WASHINGTON — Pressing toward his second term, President Barack Obama touted "the importance of giving back" as he kicked off three days of inaugural celebrations Saturday with a National Day of Service.
AP Photo/Susan Walsh
First lady Michelle Obama stains a bookshelf at Burrville Elementary School in Washington, Saturday, as the first family participated in a community service project for the National Day of Service as part of the 57th Presidential Inauguration.
The president, along with first lady Michelle Obama and daughters Malia and Sasha, joined hundreds of volunteers Saturday at Burrville Elementary, one of many projects taking place across the country marking the National Day of Service. Standing in a hallway, he pulled on a pair of rubber gloves, picked up a paint brush and helped stain a bookshelf.
Looking ahead to his swearing-in, Obama told volunteers that inaugurations were "a symbol of how our democracy works and how we peacefully transfer power."
"But it should also be an affirmation that we're all in this together," he said.
Obama added the day of service projects to the inaugural schedule in 2009 and hopes it will become a tradition for future presidents.
The first family traveled to the service event in a black SUV carrying the District of Columbia's "Taxation Without Representation" license plate. The White House announced earlier in the week that the president's official vehicles would begin using the symbolic plates for the first time during inauguration weekend — four years after Obama moved to Washington to assume the presidency.
Earlier Saturday, Vice President Joe Biden, his wife, Jill, and other members of his family spent the morning filling care packages for U.S. troops overseas, veterans and first responders.
"We've had too much of the coarsening of our culture," Biden said. "We've got to get back to reaching out to people."
Other inaugural activities sprang up across the nation's capital on a sun-splashed day in Washington.
Former first daughter Chelsea Clinton headlined a service summit on the National Mall, while crews finished preparations for Monday's ceremonial swearing-in in front of the flag-draped Capitol. Hotels and government buildings along the parade route were adorned with red, white and blue bunting. White tents, trailers and generators lined the Mall.
The president will be officially sworn in for his second term Sunday in a small ceremony at the White House. He'll take the oath of office again Monday before hundreds of thousands of people on the National Mall, followed by the traditional parade and formal balls.
Yet there is decidedly less energy surrounding Obama's second inauguration than there was in 2009. That history-making event drew 1.8 million people for the swearing-in of the nation's first black president.
This time, Obama takes the oath of office following a bruising presidential campaign and four years of partisan fighting. He's more experienced in the ways of Washington. He has the gray hair and lower approval ratings to show for it.
For at least the inauguration weekend, the fiscal fights and legislative wrangling will be put aside in favor of pomp and circumstance. Some Obama supporters said the president's second inaugural was no less historic than his first.
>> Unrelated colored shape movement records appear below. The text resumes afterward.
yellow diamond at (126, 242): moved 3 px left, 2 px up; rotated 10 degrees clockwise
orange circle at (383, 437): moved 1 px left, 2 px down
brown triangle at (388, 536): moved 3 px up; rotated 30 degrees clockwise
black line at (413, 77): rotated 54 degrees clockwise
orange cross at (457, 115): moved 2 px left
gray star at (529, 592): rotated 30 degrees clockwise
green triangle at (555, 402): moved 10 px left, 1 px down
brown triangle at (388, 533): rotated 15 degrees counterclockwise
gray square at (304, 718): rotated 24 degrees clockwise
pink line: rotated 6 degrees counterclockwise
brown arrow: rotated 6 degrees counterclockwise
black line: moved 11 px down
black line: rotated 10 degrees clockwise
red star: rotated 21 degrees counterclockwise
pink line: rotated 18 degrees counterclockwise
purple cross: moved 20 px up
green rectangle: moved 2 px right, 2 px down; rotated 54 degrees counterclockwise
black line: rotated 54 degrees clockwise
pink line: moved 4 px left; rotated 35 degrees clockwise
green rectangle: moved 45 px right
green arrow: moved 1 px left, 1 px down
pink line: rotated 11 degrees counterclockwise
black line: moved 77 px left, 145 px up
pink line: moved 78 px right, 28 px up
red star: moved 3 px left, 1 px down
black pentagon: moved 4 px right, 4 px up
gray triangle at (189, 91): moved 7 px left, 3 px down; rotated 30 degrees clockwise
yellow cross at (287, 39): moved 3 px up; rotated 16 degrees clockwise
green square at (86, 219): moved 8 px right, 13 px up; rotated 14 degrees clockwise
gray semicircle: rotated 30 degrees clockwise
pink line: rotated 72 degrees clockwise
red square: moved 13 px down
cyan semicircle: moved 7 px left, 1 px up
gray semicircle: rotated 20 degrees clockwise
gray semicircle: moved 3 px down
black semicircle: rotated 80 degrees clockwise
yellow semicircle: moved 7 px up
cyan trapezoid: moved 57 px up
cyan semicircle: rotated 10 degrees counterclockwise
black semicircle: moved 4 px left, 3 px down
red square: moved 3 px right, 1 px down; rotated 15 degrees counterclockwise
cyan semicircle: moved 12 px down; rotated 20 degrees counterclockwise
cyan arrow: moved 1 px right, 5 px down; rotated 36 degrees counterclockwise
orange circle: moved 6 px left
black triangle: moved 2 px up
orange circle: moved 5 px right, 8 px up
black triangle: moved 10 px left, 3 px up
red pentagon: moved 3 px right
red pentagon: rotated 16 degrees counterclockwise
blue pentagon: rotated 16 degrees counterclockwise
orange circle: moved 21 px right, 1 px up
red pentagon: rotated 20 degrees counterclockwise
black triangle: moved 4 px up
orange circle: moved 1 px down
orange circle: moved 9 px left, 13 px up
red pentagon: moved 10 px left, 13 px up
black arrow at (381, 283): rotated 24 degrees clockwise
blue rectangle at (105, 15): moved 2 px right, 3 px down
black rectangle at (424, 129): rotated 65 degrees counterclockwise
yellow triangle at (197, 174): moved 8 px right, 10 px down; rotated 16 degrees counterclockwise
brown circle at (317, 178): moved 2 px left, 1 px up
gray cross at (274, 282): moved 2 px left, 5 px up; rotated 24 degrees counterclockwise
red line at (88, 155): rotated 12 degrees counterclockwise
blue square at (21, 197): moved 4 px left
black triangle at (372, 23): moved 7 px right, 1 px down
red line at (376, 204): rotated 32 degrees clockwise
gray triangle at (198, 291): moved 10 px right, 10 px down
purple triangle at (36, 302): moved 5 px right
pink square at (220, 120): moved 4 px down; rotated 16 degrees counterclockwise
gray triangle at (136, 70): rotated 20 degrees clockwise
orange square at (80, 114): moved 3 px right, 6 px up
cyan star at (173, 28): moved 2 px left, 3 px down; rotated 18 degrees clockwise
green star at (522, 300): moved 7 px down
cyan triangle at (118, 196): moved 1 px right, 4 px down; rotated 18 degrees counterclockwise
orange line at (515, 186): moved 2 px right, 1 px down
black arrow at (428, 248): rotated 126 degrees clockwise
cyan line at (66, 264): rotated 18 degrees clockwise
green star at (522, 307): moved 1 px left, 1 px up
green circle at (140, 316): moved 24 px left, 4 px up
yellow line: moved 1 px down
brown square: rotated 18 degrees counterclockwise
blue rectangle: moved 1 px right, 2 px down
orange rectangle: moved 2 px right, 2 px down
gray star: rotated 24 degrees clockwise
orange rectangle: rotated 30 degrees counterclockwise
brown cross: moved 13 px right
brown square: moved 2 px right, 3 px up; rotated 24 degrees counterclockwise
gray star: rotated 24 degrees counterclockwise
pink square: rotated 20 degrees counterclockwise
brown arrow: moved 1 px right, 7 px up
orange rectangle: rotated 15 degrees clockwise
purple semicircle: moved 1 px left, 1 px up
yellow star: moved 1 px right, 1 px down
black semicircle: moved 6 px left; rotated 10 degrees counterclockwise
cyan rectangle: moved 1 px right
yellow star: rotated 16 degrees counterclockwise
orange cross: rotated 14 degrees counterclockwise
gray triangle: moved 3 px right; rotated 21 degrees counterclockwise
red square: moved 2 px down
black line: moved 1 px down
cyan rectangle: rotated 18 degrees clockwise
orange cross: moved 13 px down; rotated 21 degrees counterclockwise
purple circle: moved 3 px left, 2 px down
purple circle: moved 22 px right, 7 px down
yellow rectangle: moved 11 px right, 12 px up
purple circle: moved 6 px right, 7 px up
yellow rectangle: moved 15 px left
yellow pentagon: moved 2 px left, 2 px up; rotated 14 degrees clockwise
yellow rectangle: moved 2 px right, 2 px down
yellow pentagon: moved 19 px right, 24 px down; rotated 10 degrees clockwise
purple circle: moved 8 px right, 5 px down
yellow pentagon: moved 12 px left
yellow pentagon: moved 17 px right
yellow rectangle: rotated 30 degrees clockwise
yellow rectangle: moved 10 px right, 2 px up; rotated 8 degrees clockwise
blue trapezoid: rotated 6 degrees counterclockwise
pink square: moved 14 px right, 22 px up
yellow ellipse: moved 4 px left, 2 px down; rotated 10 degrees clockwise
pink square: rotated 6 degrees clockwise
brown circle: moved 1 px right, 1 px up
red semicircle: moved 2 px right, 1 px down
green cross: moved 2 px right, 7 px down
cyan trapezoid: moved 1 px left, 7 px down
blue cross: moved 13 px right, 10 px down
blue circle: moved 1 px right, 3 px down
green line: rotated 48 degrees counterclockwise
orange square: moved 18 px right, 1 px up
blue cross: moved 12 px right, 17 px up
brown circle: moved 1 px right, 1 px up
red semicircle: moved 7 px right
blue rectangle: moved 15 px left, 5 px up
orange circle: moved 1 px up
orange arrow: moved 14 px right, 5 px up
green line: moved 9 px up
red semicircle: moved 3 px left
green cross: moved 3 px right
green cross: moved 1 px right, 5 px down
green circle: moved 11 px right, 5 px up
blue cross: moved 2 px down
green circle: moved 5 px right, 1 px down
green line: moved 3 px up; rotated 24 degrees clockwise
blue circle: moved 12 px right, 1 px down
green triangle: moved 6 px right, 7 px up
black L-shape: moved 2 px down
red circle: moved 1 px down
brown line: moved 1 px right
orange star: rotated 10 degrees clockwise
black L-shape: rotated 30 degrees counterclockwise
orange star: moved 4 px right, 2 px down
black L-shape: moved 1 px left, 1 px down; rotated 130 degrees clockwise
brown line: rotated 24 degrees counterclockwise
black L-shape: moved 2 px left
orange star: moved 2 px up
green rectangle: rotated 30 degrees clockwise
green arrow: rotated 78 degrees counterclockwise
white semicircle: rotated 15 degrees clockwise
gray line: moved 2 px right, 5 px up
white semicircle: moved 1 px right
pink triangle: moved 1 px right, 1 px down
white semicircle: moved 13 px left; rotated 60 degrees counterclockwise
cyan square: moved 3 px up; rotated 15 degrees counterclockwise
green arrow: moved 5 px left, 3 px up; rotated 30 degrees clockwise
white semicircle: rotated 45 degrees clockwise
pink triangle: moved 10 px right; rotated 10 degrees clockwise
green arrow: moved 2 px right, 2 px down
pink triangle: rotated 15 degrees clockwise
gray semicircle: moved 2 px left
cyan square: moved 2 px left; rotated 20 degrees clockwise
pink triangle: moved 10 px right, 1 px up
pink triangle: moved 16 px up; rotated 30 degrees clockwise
"There were people who said they'd never vote for an African-American president," said Julias Cherry, a Democratic activist from Sacramento, Calif., who brought his family to Washington for the inauguration. "Now they've voted for him twice, and he won the popular vote and the electoral vote. That says something about his policies and his team."
The White House sees the call to service as a way for Americans across the country to honor the memory of Martin Luther King Jr. The day Obama publicly takes the oath of office marks King's birthday, and 2013 is the 50th anniversary of the civil rights leader's March on Washington.
Also Saturday, Michelle Obama and Jill Biden were hosting the Kids' Inaugural Concert, an evening event paying special tribute to military spouses and children.
The crowds pouring into Washington were expected to be far smaller than they were four years ago, and there will be fewer inaugural balls for the president and first lady to attend. Still, Obama's swearing-in at the Capitol is expected to draw up to 800,000 people, which would make it the largest second.
The president was still working on his inaugural address heading into the weekend. He isn't expected to delve deeply into the policy objectives he'll tackle in a second term, but the tone and theme of the speech will set the stage for the policy fights to come.
Aides said he will make the point that while the nation's political system doesn't require politicians to resolve all of their differences, it does require Washington to act on issues where there is common ground. He will speak about how the nation's core principles can still guide a country that has changed immensely since its founding.
Temperatures were forecast to fall throughout the weekend and be in the 30s on Monday when the crowds gather along the parade route that will take Obama from Capitol Hill to the White House.
Despite scaling back on some of the revelry, the inauguration will be a star-studded affair. Top acts including Beyonce, Katy Perry and Brad Paisley have signed on to perform at the weekend's events. Lady Gaga was also slated to perform at a staff ball Tuesday night.
The inauguration also is bringing thousands of Obama campaign staffers and donors to Washington, with many getting invitations for tours and other events at the White House. On Friday, the president and first lady held two private events for donors who helped finance his 2012 campaign.